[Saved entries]

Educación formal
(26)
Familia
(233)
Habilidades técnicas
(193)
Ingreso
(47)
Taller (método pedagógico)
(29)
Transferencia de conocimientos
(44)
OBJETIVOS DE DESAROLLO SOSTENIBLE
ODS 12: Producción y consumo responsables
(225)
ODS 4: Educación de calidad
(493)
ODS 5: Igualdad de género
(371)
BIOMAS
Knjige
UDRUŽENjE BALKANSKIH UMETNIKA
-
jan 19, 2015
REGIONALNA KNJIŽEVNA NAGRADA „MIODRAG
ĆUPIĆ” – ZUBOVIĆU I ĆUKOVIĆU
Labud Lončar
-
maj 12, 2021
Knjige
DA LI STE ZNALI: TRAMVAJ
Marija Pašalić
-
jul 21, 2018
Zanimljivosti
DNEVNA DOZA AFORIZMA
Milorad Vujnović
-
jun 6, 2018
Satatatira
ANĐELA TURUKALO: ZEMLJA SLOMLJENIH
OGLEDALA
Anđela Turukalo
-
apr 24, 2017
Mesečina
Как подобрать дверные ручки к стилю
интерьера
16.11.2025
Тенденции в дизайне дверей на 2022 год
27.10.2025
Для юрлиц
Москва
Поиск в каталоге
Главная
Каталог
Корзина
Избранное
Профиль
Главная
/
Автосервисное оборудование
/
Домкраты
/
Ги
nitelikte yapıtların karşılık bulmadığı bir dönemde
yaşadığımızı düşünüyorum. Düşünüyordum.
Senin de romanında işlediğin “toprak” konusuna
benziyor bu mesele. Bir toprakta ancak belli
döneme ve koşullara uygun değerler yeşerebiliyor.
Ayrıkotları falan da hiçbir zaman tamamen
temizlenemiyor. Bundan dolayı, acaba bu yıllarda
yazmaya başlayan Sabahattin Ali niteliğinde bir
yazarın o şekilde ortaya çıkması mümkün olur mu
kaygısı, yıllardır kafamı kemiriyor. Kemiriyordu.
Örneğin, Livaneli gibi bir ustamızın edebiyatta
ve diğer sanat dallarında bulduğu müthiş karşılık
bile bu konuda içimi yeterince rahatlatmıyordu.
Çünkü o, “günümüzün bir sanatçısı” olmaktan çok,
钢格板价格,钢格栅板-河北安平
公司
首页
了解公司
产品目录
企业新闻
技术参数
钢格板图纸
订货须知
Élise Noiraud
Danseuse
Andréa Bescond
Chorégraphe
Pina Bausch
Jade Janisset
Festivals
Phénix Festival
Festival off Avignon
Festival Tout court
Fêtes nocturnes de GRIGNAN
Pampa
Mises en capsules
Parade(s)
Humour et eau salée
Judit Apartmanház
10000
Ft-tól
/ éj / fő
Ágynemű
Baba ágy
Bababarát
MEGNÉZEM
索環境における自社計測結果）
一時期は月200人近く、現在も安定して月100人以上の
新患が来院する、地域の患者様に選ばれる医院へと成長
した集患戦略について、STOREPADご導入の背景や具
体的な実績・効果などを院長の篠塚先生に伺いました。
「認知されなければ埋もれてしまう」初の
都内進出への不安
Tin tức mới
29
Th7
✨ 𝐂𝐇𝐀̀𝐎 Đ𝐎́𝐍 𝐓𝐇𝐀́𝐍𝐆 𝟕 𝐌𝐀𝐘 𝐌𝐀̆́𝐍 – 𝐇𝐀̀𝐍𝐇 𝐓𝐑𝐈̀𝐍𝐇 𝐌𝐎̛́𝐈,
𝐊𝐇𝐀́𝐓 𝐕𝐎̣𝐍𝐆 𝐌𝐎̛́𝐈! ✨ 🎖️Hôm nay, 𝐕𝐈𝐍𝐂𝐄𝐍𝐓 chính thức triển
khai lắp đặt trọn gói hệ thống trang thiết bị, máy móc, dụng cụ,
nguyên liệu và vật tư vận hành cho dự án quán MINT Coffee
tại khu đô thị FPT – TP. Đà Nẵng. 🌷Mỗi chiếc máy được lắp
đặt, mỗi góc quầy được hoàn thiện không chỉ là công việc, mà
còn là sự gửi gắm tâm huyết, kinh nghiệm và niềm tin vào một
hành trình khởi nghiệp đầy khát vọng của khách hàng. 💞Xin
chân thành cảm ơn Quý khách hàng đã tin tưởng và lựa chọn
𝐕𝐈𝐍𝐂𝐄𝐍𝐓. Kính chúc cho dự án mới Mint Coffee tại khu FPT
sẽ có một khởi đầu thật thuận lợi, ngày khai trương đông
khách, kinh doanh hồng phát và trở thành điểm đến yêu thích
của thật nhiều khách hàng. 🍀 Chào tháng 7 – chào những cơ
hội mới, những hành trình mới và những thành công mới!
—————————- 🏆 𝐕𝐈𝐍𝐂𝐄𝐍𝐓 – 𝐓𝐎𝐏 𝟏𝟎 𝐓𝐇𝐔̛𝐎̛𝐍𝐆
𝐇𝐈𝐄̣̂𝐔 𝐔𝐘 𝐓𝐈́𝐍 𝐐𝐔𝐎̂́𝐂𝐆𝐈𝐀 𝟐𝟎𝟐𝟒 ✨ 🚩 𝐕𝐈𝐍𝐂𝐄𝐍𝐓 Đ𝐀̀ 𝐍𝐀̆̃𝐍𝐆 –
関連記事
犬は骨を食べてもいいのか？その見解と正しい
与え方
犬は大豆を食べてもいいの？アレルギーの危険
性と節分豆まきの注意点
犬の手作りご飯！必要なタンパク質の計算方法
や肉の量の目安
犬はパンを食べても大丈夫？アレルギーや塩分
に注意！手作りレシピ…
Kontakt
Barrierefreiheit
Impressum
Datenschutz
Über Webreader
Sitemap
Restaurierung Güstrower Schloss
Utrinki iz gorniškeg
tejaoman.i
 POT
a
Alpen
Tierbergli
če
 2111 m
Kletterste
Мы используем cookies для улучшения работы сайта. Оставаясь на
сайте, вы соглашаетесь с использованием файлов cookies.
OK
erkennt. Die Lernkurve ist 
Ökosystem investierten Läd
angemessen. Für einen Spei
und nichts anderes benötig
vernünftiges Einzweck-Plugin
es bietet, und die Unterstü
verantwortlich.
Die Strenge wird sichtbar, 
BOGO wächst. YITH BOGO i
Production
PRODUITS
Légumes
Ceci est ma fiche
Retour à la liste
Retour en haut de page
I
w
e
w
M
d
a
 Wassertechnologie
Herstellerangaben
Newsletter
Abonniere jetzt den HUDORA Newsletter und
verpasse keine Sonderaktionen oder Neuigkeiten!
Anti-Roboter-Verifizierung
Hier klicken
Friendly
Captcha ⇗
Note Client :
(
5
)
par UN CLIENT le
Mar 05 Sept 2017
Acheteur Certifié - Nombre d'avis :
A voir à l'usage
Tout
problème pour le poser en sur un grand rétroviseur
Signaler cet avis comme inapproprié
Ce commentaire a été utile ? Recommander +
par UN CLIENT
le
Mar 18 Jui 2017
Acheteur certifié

Exercise directions →
Every line in the entries above that has the word "thật" should be identified and copied.

Response →
sẽ có một khởi đầu thật thuận lợi, ngày khai trương đông
của thật nhiều khách hàng. 🍀 Chào tháng 7 – chào những cơ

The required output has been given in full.